[Dataset entries]

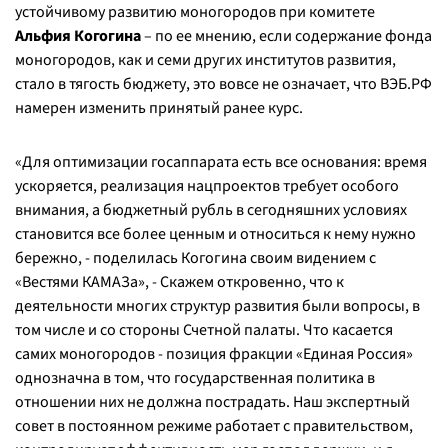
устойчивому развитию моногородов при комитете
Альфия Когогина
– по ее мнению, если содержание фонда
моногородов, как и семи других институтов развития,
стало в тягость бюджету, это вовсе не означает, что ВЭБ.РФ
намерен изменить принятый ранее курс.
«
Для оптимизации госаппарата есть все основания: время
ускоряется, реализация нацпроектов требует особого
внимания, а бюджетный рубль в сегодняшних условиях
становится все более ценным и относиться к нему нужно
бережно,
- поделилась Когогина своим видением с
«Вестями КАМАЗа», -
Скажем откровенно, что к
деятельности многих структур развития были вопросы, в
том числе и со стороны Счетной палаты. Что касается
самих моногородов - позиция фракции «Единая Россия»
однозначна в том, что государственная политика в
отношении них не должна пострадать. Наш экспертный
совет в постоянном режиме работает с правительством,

--

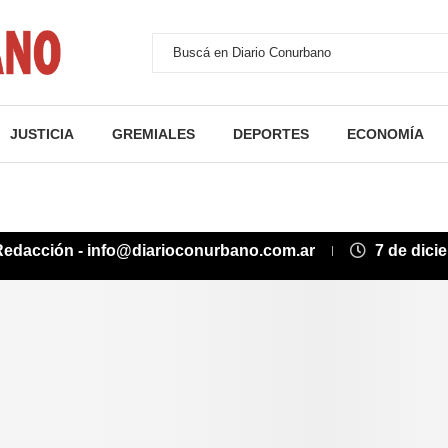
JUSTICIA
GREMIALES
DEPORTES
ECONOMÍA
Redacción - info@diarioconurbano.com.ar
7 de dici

• _PROBLEM DETAILS_
Search the records for the string "Когогина" and, wherever a line contains it, please copy that line.

• _TASK SOLUTION_
Альфия Когогина
- поделилась Когогина своим видением с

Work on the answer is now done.